Salió del aparcamiento del Kentucky Fried Chicken hasta tomar la carretera principal que le llevaría a su destino. A Scott Schwartz no le gustaba Sleek Valley, le parecía demasiado alegre, con sus habitantes que se conocían entre sí, siempre con una sonrisa de oreja a oreja, como en esas postales ilustradas que le mandaban sus abuelos cuando se iban de vacaciones. Echaba de menos vivir en Nueva York donde pasó toda su vida, pero tuvieron que trasladarse a un ambiente más puro y limpio por la enfermedad de su hermano pequeño. Y sí, era cierto que había mejorado pero eso no le hizo cambiar de parecer sobre aquel lugar. Paró para repostar, comprar algo de beber y hacer tiempo, porque sabía que Abigail llegaría tarde. Recorrió el pasillo hasta llegar a las neveras y enseguida reconoció la estúpida voz de Jesse Mcdowell: 

—El otro día estuve con Candance Fitzgerald y no veas que tetas tiene. 

—¿Te dejó tocar? —dijo Martin Coleman.

—Claro, joder —respondió el otro.

Scott puso los ojos en blancos mientras abría la nevera hasta dar con una lata de Dr. Pepper. Pensó en Abigail, así que cogió otra.  Al girar la esquina se los cruzó:

—Vaya, mira a quién tenemos aquí. ¿Qué pasa, judío? —dijo Jesse.

Scott elevó una ceja y lo miró de arriba a abajo: llevaba la chaqueta del equipo de fútbol del instituto Sleek, que era verde y blanca y tenía bordado un oso en la solapa. Sin dejar de caminar, trató de hacerse hueco, pero estaba claro que ellos no iban a dejarlo pasar.

—Aparta, Mcdowell.

—¿O qué? —preguntó.

—O voy a tener que partirte esa cara de capullo que tienes.

Jesse lo miró a través de sus ojos azules y hizo un breve movimiento para empujarlo pero el propietario de la tienda, un señor mayor, de ojos acuosos y vivos, los interrumpió:

—¡Eh! ¿Se puede saber qué pasa ahí?

—Nada, señor Washington, ya nos íbamos —dijo Martin con la mano en el hombro de su amigo.
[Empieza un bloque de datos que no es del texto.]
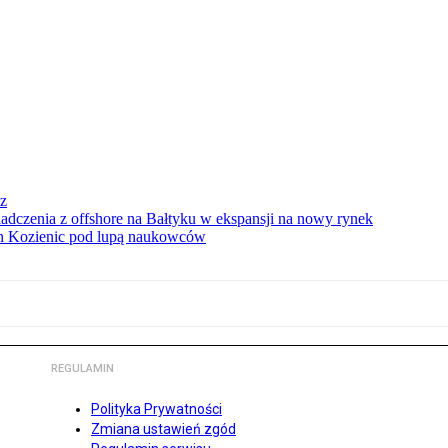
sz
iadczenia z offshore na Bałtyku w ekspansji na nowy rynek
ach Kozienic pod lupą naukowców
REGULAMIN
Polityka Prywatności
Zmiana ustawień zgód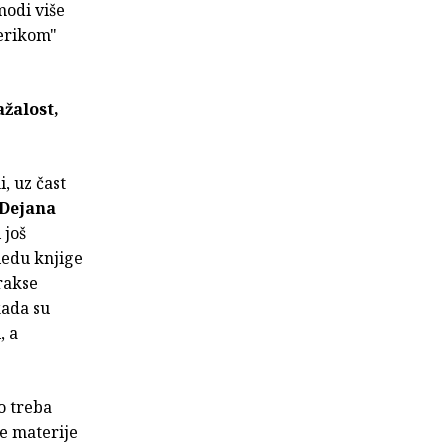
modi više
merikom"
ažalost,
, uz čast
Dejana
 još
gledu knjige
prakse
kada su
, a
o treba
je materije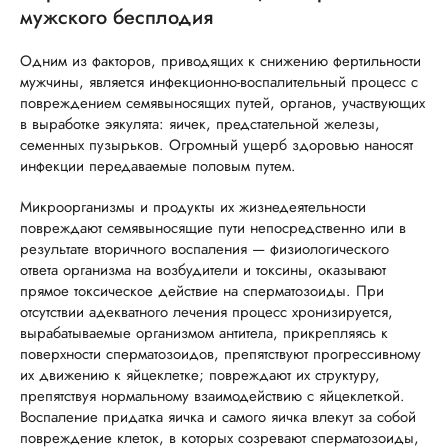
мужского бесплодия
Одним из факторов, приводящих к снижению фертильности
мужчины, является инфекционно-воспалительный процесс с
повреждением семявыносящих путей, органов, участвующих
в выработке эякулята: яичек, предстательной железы,
семенных пузырьков. Огромный ущерб здоровью наносят
инфекции передаваемые половым путем.
Микроорганизмы и продукты их жизнедеятельности
повреждают семявыносящие пути непосредственно или в
результате вторичного воспаления — физиологического
ответа организма на возбудители и токсины, оказывают
прямое токсическое действие на сперматозоиды. При
отсутствии адекватного лечения процесс хронизируется,
вырабатываемые организмом антитела, прикрепляясь к
поверхности сперматозоидов, препятствуют прогрессивному
их движению к яйцеклетке; повреждают их структуру,
препятствуя нормальному взаимодействию с яйцеклеткой.
Воспаление придатка яичка и самого яичка влекут за собой
повреждение клеток, в которых созревают сперматозоиды,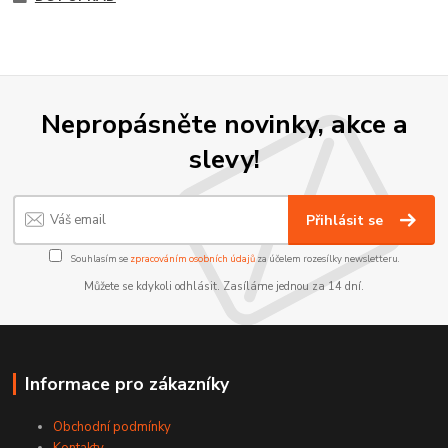
Nepropásněte novinky, akce a
slevy!
Přihlásit se
Souhlasím se
zpracováním osobních údajů
za účelem rozesílky newsletteru.
Můžete se kdykoli odhlásit. Zasíláme jednou za 14 dní.
Informace pro zákazníky
Obchodní podmínky
Kontakty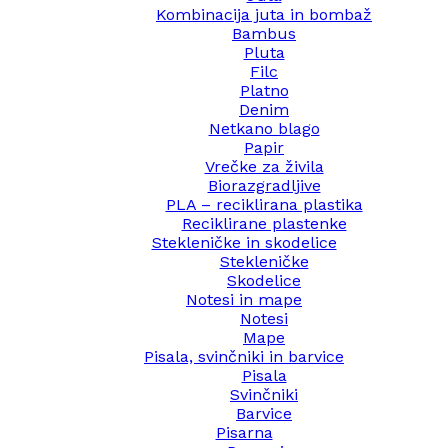
Kombinacija juta in bombaž
Bambus
Pluta
Filc
Platno
Denim
Netkano blago
Papir
Vrečke za živila
Biorazgradljive
PLA – reciklirana plastika
Reciklirane plastenke
Stekleničke in skodelice
Stekleničke
Skodelice
Notesi in mape
Notesi
Mape
Pisala, svinčniki in barvice
Pisala
Svinčniki
Barvice
Pisarna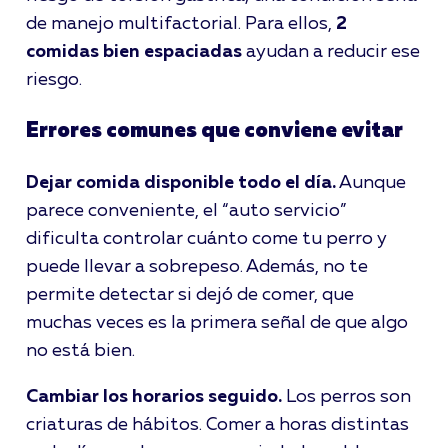
de manejo multifactorial. Para ellos,
2
comidas bien espaciadas
ayudan a reducir ese
riesgo.
Errores comunes que conviene evitar
Dejar comida disponible todo el día.
Aunque
parece conveniente, el “auto servicio”
dificulta controlar cuánto come tu perro y
puede llevar a sobrepeso. Además, no te
permite detectar si dejó de comer, que
muchas veces es la primera señal de que algo
no está bien.
Cambiar los horarios seguido.
Los perros son
criaturas de hábitos. Comer a horas distintas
Scott sonrió con la cabeza ladeada y añadió:

—Sí, lo mejor es que os larguéis de aquí. 

—Espera a qué te encuentre a solas, Schwartz —dijo Jesse.

—Uys, sí, estoy cagado de miedo.

Después de un par de miradas llenas de odio, los dos chicos salieron de la tienda. Scott negó con la cabeza. No importaba si lo encontraba a solas, Jesse era como esos enormes perros guardianes que, a la hora de la verdad, sólo ladran estridentemente. Dejó las latas en el mostrador y se acodó en el mismo a la espera que el señor Washington llegase a su puesto.
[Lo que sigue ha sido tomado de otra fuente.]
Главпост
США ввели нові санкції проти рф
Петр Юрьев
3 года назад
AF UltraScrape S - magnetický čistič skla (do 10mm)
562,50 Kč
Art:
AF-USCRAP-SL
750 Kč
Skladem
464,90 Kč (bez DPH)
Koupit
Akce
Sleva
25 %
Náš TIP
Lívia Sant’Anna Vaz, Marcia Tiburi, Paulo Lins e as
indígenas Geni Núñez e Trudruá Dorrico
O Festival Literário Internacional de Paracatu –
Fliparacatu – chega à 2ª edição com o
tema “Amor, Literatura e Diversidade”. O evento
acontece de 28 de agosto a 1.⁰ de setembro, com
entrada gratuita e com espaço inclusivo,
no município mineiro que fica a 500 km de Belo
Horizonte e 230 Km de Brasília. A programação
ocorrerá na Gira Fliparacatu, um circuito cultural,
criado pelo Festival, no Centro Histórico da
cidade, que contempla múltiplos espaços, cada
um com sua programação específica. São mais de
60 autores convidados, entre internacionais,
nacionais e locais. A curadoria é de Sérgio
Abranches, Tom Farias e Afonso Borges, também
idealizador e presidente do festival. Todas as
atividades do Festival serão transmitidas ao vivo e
—No deberías meterte con ellos —le dijo—. Ellos pueden contigo.

—Eso es lo que usted cree, viejo. Póngame también un paquete de Camel, ¿quiere?

—Esos siempre están en líos, tú pareces un buen chico, mejor quédate al margen.

«¿Buen chico?», pensó sacando la cartera de su bolsillo trasero. No respondió y sólo asintió a las palabras del viejo Washington. Cuando pagó y regresó a su coche, vio como Jesse y Martin salían del aparcamiento subidos en un Mustang rojo, mientras le hacían la peineta y se reían. Scott le mostró el dedo corazón hasta que los perdió de vista. 

—¡Joder! 

Dijo cuando llegó a su coche y vio que habían volcado batido de chocolate sobre el parabrisas. Odiaba a Jesse McDowell desde que pisó aquel instituto y vio cómo se metían con otro chico, Carl Draper. No soportaba a los abusones y por defenderlo se llevó un ojo morado y una bronca de su padre cuando lo vio. Pero Scott Schwartz no hubiera permitido que se fueran de rositas y además, gracias a aquel acto ganó a un amigo. Subió a su vehiculo, encendió el limpiacristales hasta que más o menos quedó limpio. Después continuó su camino hasta Paradise Point. 

Esperó durante diez minutos, apoyado en su capó, hasta que Abigail Baxter apareció con su bicicleta. La estacionó cerca. Scott sonrió unos instantes.

—Maria, llegas tarde.

—Estoy a más de una milla —le respondió.

—Te he dicho mil veces que puedo recogerte. 

Ella negó con la cabeza y dijo solemne:

—Si mis padres te vieran me castigarían hasta 1990.